On June 26th at 2:57pm EDT our Network Operations Center started to receive indications of system alerts which triggered the Platform Engineering and the Platform Operations teams to initiate investigations. After confirmation of anomalies at 3:10pm EDT, notices started to be posted as we initiated deeper anomaly analysis.
This was a complex problem to identify as we investigated Hardware Security Module (HSM) proxies, the storage system, active directory, and the network. Because each of these systems were displaying anomalies, each were isolated, failed over, and restarted, but without success as the root cause was elsewhere.
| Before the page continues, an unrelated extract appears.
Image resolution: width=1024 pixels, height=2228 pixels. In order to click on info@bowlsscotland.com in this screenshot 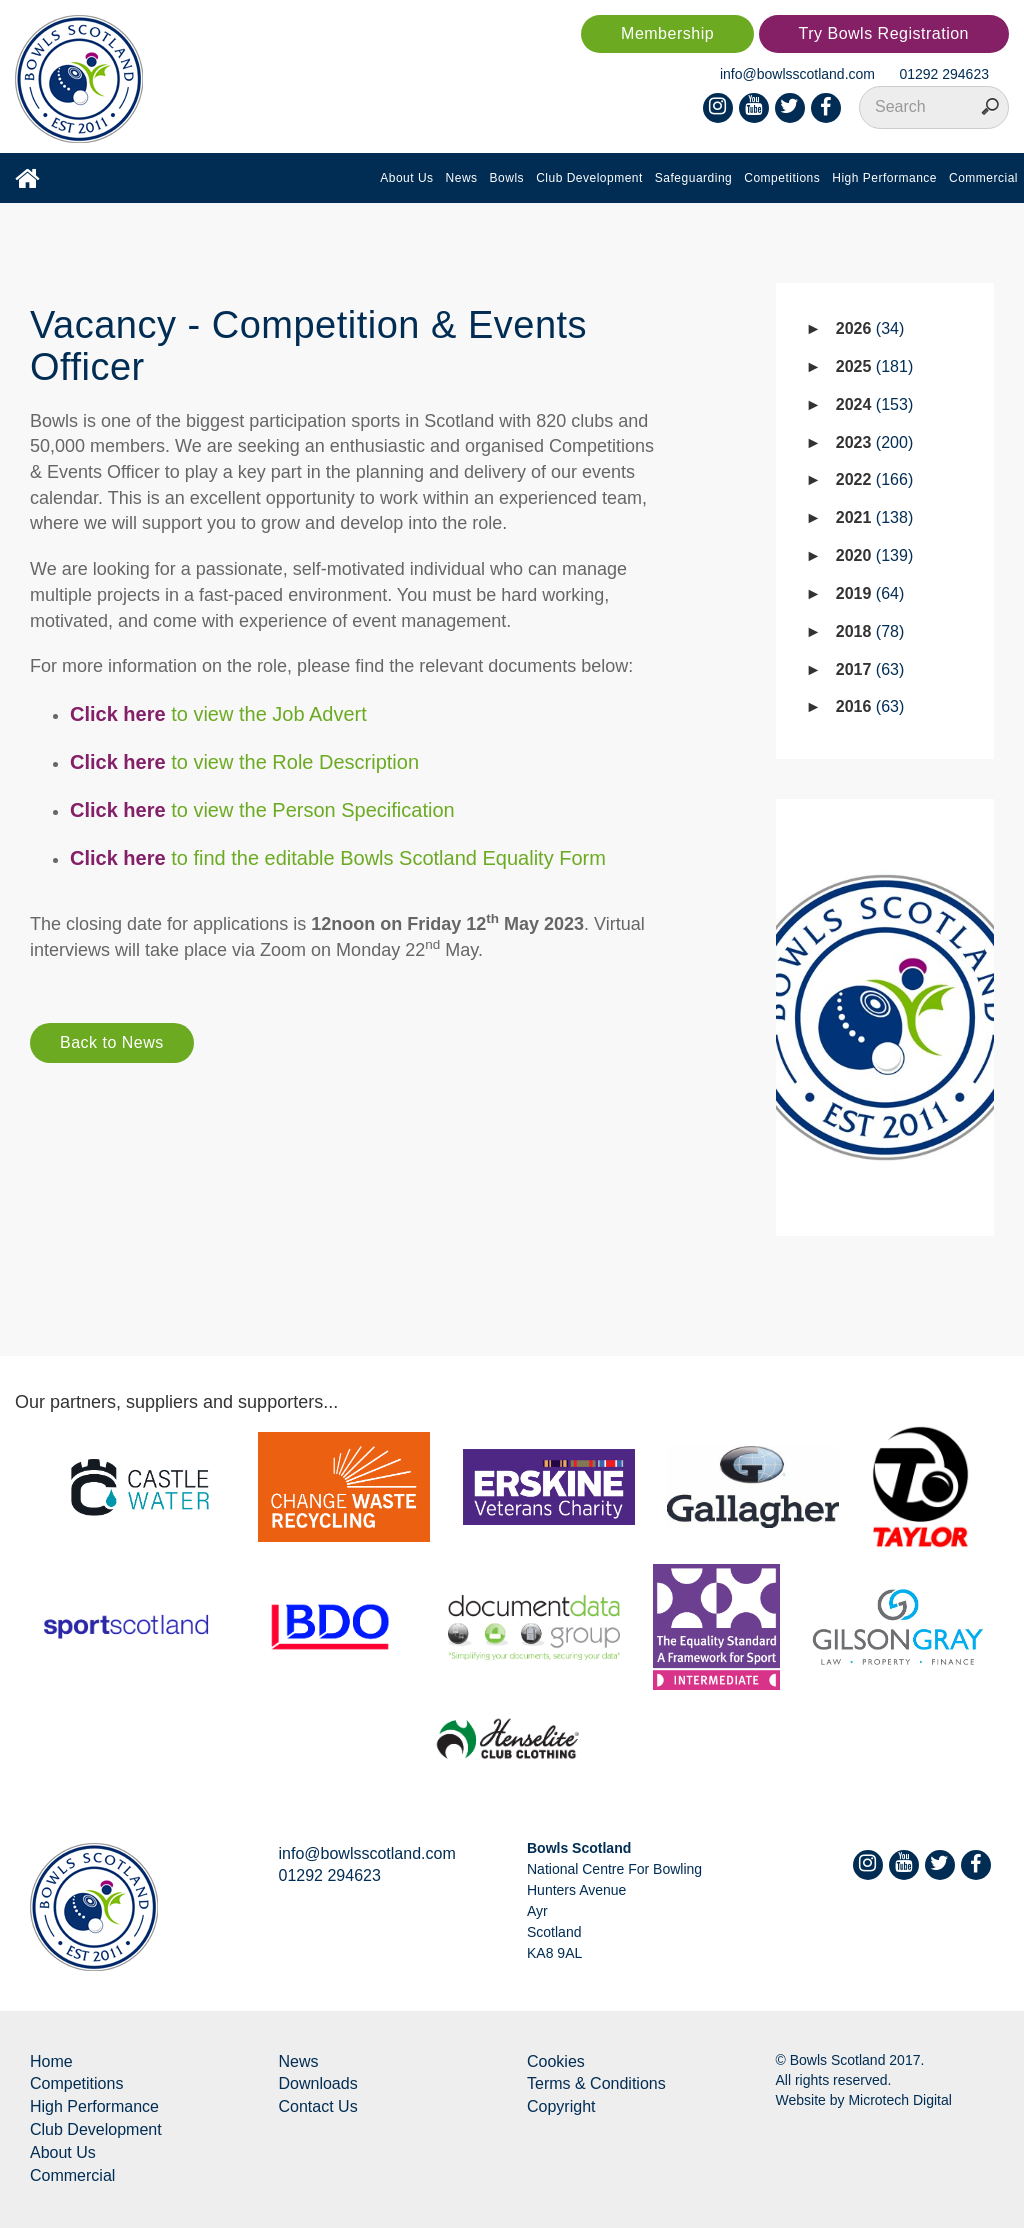 , I will do `click(797, 74)`.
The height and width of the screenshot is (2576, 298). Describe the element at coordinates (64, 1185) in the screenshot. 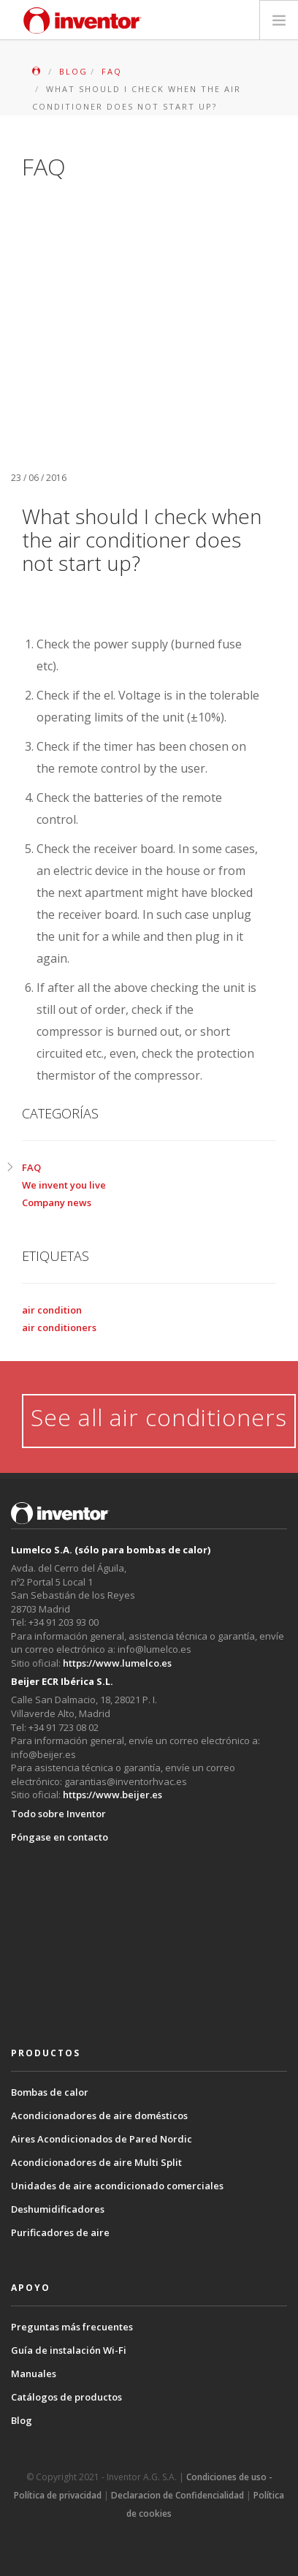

As we took a deeper dive into these systems, we discovered that there were duplicate IP addresses present as a result of human error related to the deployment of our new dispersed memory-resident auto-replicating global directory. A virtual control server was serving erroneous IP addresses, which caused network collisions and the inability for the HSM proxies, storage system, and other components to behave in a predictable way. Services were restored at 5:49pm EDT.
No damage was caused to documents nor to other NetDocuments objects. This issue affected the US region only, as the European and Australian regions were non-affected. The US region was unable to open documents as the HSM proxies were affected by the wrong IP addresses. Documents from emergency backup locations such as the echo location, ndOffice echo, ndMirror, and ndSync were not affected, and available for users to access.
As a means of preventing future similar incidents, we have placed into production the prevention of duplicate IP addresses by the insertion of code that will identify if a duplicate IP address is present. Now new servers will be automatically stopped from entering the network if duplicate IP addresses are identified. As a collateral benefit, we are also fine-tuning the emergency processes and vendor responsiveness of each sub-system that was unnecessarily investigated in this incident, including HSM proxies, storage, and network systems.
NetDocuments takes every incident very seriously, and although we made measurable improvements in system reliability in the recent past, especially in the area of system self-remediation, this particular issue was new and without prior precedence. We are seriously aware of the trouble that this caused and are very grateful for your support.